Tropic of Cancer
Tropic of Cancer | Plot Summary
Summary
Henry Miller, a fictionalized version of the author of Tropic of Cancer, is a young writer living in Paris. The novel follows his wanderings, where he is poor and hungry but feels free and full of life. The loose plotline involves Henry’s development as a writer and whether he will stay in Paris.
Henry lives with Boris, a nihilistic thinker and writer. They write an anthology of literature together. Henry’s friends Van Nordenand Carl go to brothels and bistros with him, while Borowski, Cronstadt, Moldorf, and a host of others feed him on a once-a-week schedule, each of them making sure that Henry never starves. Sylvester, a dramatist, feeds him until he decides to take Tania, his wife, away to Russia, likely to get her away from Henry, with whom she is having an affair. Van Norden and Sylvester both want to be writers, but only Boris and Carl are crazy enough, according to Henry, to write well. Henry’s friend, Moldorf, is godlike in his ability to philosophize, but Henry can’t stand his devotion to Sylvester.
Henry has been left in Paris by his wife, Mona. The last time Henry saw Mona, they had just left a bedbug-infested hotel in Paris for another hotel. While visiting a restaurant, Henry had sex with a woman in the bathroom, and then getting so drunk that he eventually vomited all over their new hotel room. While Henry wishes Mona would come back, he continues to live a fast and furious life of adventure with his friends, full of heavy drinking and carousing. However, Henry isn’t sure what went wrong with Mona, who sends money and promises to visit, but never does. He mourns the loss of his marriage, when he stops to think about it, but tries to fill his life with other adventures to drown out his guilt and hunger for her.
Henry’s days revolve around food and sex. He has sex with men’s wives, their maids, and prostitutes. He roams the city day and night when he doesn’t have a job. He does occasional short-term jobs, cooking and cleaning for people like Nanantatee, an Indian pearl merchant. Henry finally gets hired as a proofreader at a newspaper but loses that job. He continues getting odd jobs, including at a brothel where’s he’d paid in champagne and sex.
Whenever Henry is in trouble or is out of money, friends step in. His friends Collins and Fillmore take him on when he is ill and once they get him well, Henry goes to live with Fillmore, who forces him to write every day. Henry relates the adventures all three of them have with prostitutes. He also describes, in stream-of-consciousness style, his philosophy that humanity and Western civilization is on the decline, and that human beings have constructed a machinery that imprisons them in a passionless existence. Even if the world is falling apart, Henry welcomes that destruction, to make room for a new world where joy and ecstasy are the norm and people connect with each other in a meaningful way, through art, literature, and sex.

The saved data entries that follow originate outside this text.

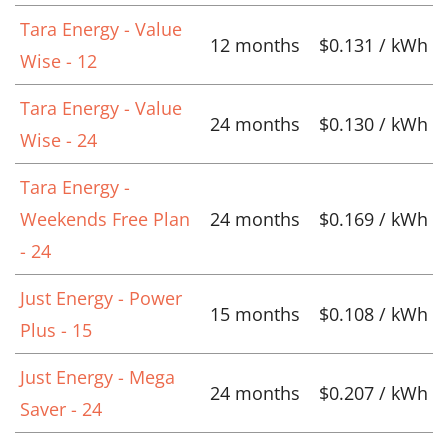
Tara Energy - Value
12 months
$0.131 / kWh
Wise - 12
Tara Energy - Value
24 months
$0.130 / kWh
Wise - 24
Tara Energy -
Weekends Free Plan
24 months
$0.169 / kWh
- 24
Just Energy - Power
15 months
$0.108 / kWh
Plus - 15
Just Energy - Mega
24 months
$0.207 / kWh
Saver - 24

Henry has a love-hate relationship with Paris. He alternately describes it as a pit of degeneracy and scum, then as beautiful, bathed in sunlight, with a population of exuberant, charming people. He has experienced homelessness, hunger, disease, and despair there, but he has also been able to write, which would not be possible on the human treadmill that New York has become. It is only when Henry gets an unpaid job teaching at a school in Dijon, during a snowy, foggy winter, that he realizes just how ingrained Paris is in his soul. Even though he gets daily meals and has housing in Dijon, he is friendless and hungry. He loses sight of himself, and his efforts to bring out joy in the otherwise rough life he has chosen are useless in Dijon. Henry regains his sense of self when he goes back to Paris.
Henry’s role as the friend who always needs help changes once he returns. This time he helps his friend Fillmore escape a marriage forced on him because of his girlfriend’s pregnancy. Henry has the opportunity to go back to America, but he has found peace in Paris, and all the city offers, good and bad.
Tropic of Cancer Plot DiagramFalling ActionRising ActionResolutionClimax123456789101112Introduction
Introduction
1Mona leaves Henry in Paris alone.
Rising Action
2Henry and Boris write an anthology.
3Henry and Carl rescue Marlowe.
4Henry meets and escapes Serge.
5Henry works for Nanantatee.
6Henry feels despondent about Mona.
7Henry meets Kruger, Collins, and Fillmore.
8Henry returns to Paris and lives with Fillmore.
Climax
9Henry seeks joy as the world collapses.
Falling Action
10Henry gives one woman money, then cheats a prostitute.
11Henry takes a teaching job in Dijon, but returns to Paris.
Resolution
12Henry saves Fillmore, steals his money, and finds peace.